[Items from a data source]

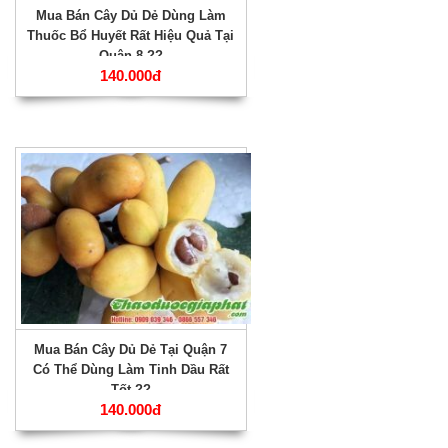
Mua Bán Cây Dủ Dẻ Dùng Làm
Thuốc Bổ Huyết Rất Hiệu Quả Tại
Quận 8 ??
140.000đ
Mua Bán Cây Dủ Dẻ Tại Quận 7
Có Thể Dùng Làm Tinh Dầu Rất
Tốt ??
140.000đ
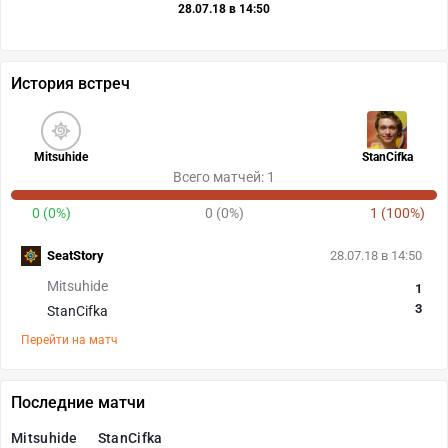
28.07.18 в 14:50
История встреч
Mitsuhide
StanCifka
Всего матчей: 1
0 (0%)
0 (0%)
1 (100%)
SeatStory
28.07.18 в 14:50
Mitsuhide
1
3
StanCifka
Перейти на матч
Последние матчи
Mitsuhide
StanCifka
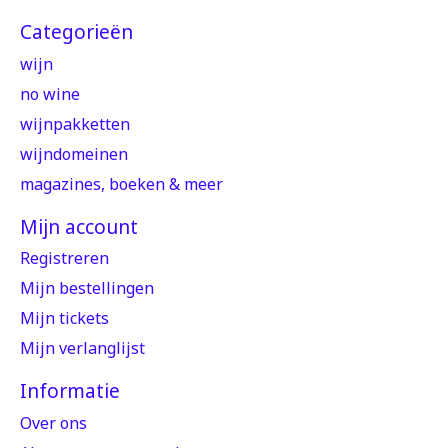
Categorieën
wijn
no wine
wijnpakketten
wijndomeinen
magazines, boeken & meer
Mijn account
Registreren
Mijn bestellingen
Mijn tickets
Mijn verlanglijst
Informatie
Over ons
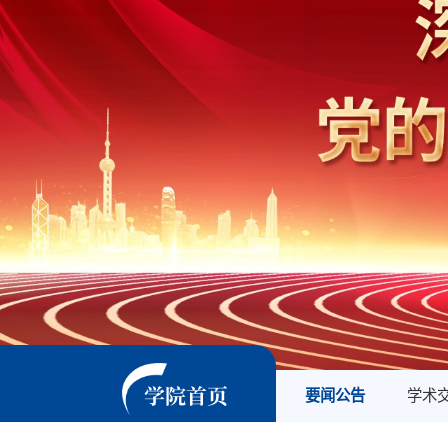
学院首页
要闻公告
学术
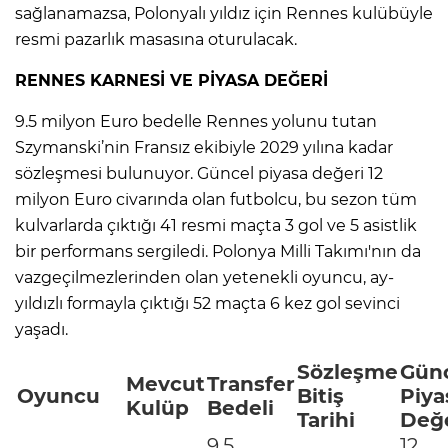
sağlanamazsa, Polonyalı yıldız için Rennes kulübüyle
resmi pazarlık masasına oturulacak.
Lİ
RENNES KARNESİ VE PİYASA DEĞERİ
9.5 milyon Euro bedelle Rennes yolunu tutan
Szymanski’nin Fransız ekibiyle 2029 yılına kadar
sözleşmesi bulunuyor. Güncel piyasa değeri 12
milyon Euro civarında olan futbolcu, bu sezon tüm
kulvarlarda çıktığı 41 resmi maçta 3 gol ve 5 asistlik
bir performans sergiledi. Polonya Milli Takımı'nın da
vazgeçilmezlerinden olan yetenekli oyuncu, ay-
yıldızlı formayla çıktığı 52 maçta 6 kez gol sevinci
yaşadı.
Sözleşme
Gün
Mevcut
Transfer
NMARAŞ
Oyuncu
Bitiş
Piya
Kulüp
Bedeli
Tarihi
Değe
9.5
12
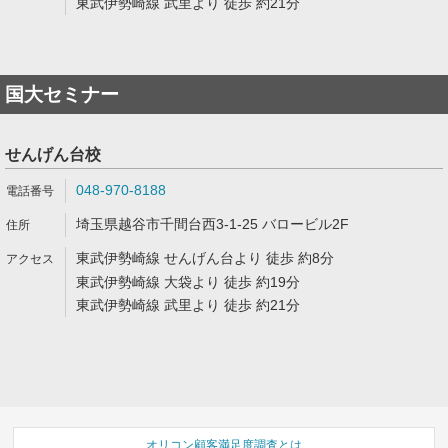
東武伊勢崎線 武里より 徒歩 約21分
国大セミナー
せんげん台校
048-970-8188
埼玉県越谷市千間台西3-1-25 バロービル2F
東武伊勢崎線 せんげん台より 徒歩 約8分
東武伊勢崎線 大袋より 徒歩 約19分
東武伊勢崎線 武里より 徒歩 約21分
オリコン顧客満足度調査とは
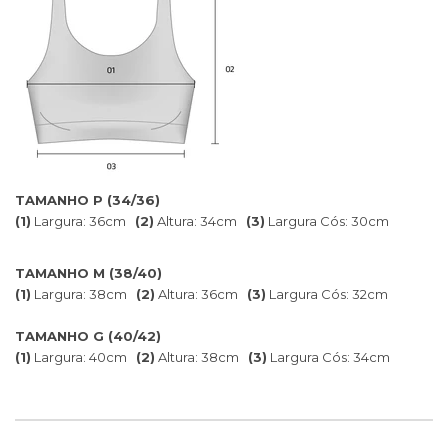
TAMANHO P (34/36)
(1)
Largura: 36cm
(2)
Altura: 34cm
(3)
Largura Cós: 30cm
TAMANHO M (38/40)
(1)
Largura: 38cm
(2)
Altura: 36cm
(3)
Largura Cós: 32cm
TAMANHO G (40/42)
(1)
Largura: 40cm
(2)
Altura: 38cm
(3)
Largura Cós: 34cm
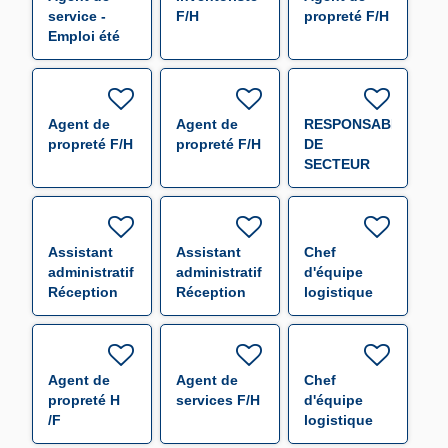
service -
F/H
propreté F/H
Emploi été
F/H
Agent de
Agent de
RESPONSABLE
propreté F/H
propreté F/H
DE
SECTEUR
(000655) F/H
Assistant
Assistant
Chef
administratif
administratif
d'équipe
Réception
Réception
logistique
Expédition
Expédition
F/H
F/H
F/H
Agent de
Agent de
Chef
propreté H
services F/H
d'équipe
/F
logistique
F/H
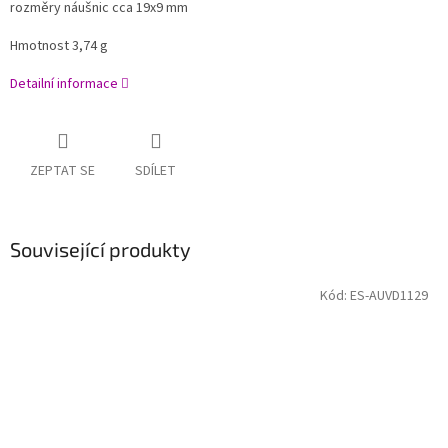
rozměry náušnic cca 19x9 mm
Hmotnost 3,74 g
Detailní informace
ZEPTAT SE
SDÍLET
Související produkty
Kód:
ES-AUVD1129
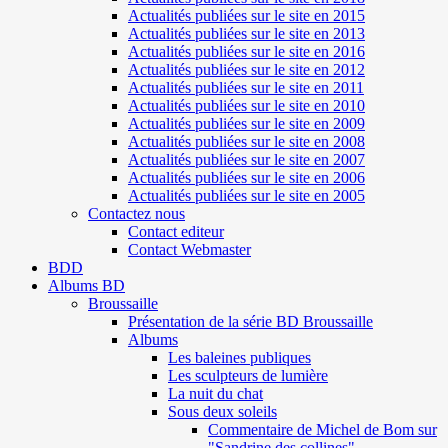
Actualités publiées sur le site en 2015
Actualités publiées sur le site en 2013
Actualités publiées sur le site en 2016
Actualités publiées sur le site en 2012
Actualités publiées sur le site en 2011
Actualités publiées sur le site en 2010
Actualités publiées sur le site en 2009
Actualités publiées sur le site en 2008
Actualités publiées sur le site en 2007
Actualités publiées sur le site en 2006
Actualités publiées sur le site en 2005
Contactez nous
Contact editeur
Contact Webmaster
BDD
Albums BD
Broussaille
Présentation de la série BD Broussaille
Albums
Les baleines publiques
Les sculpteurs de lumière
La nuit du chat
Sous deux soleils
Commentaire de Michel de Bom sur
"Sandrine des collines"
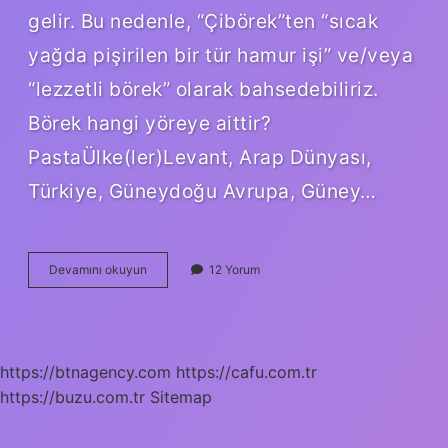
gelir. Bu nedenle, “Çibörek”ten “sıcak
yağda pişirilen bir tür hamur işi” ve/veya
“lezzetli börek” olarak bahsedebiliriz.
Börek hangi yöreye aittir?
PastaÜlke(ler)Levant, Arap Dünyası,
Türkiye, Güneydoğu Avrupa, Güney…
Çibörek
Devamını okuyun
12 Yorum
Hangi
Yöreye
Ait
https://btnagency.com
https://cafu.com.tr
https://buzu.com.tr
Sitemap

* Work task: The answer should be all lines from the entries above that hold the word "publiées".

* Task solution:
Actualités publiées sur le site en 2015
Actualités publiées sur le site en 2013
Actualités publiées sur le site en 2016
Actualités publiées sur le site en 2012
Actualités publiées sur le site en 2011
Actualités publiées sur le site en 2010
Actualités publiées sur le site en 2009
Actualités publiées sur le site en 2008
Actualités publiées sur le site en 2007
Actualités publiées sur le site en 2006
Actualités publiées sur le site en 2005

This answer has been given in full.